#### PROBLEM STATEMENT:
Any image found in the entries is to be skipped; the rest is returned word for word.

(STORED DATA)

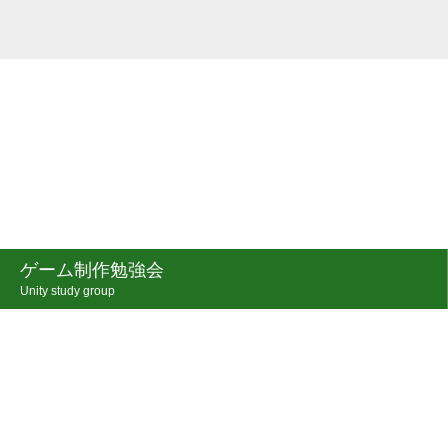
ゲーム制作勉強会
Unity study group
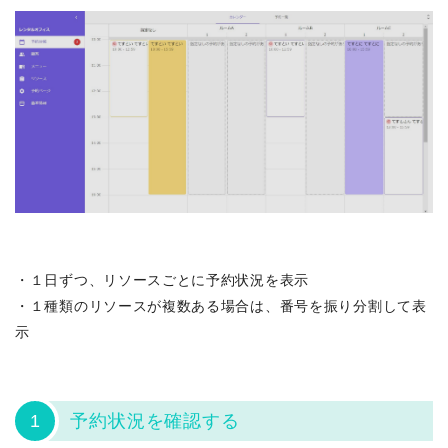
・１日ずつ、リソースごとに予約状況を表示
・１種類のリソースが複数ある場合は、番号を振り分割して表
示
1
予約状況を確認する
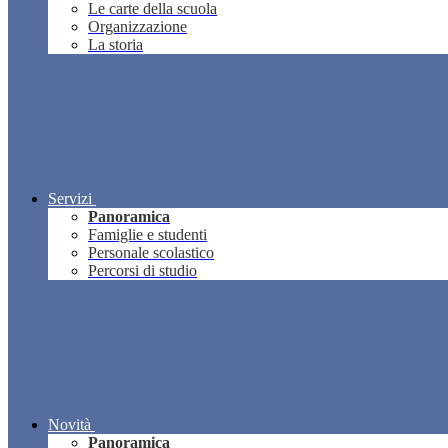
Le carte della scuola
Organizzazione
La storia
Servizi
Panoramica
Famiglie e studenti
Personale scolastico
Percorsi di studio
Novità
Panoramica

(End STORED DATA)

#### RESPONSE AREA:
ゲーム制作勉強会
Unity study group
・１日ずつ、リソースごとに予約状況を表示
・１種類のリソースが複数ある場合は、番号を振り分割して表
示
1
予約状況を確認する
Le carte della scuola
Organizzazione
La storia
Servizi
Panoramica
Famiglie e studenti
Personale scolastico
Percorsi di studio
Novità
Panoramica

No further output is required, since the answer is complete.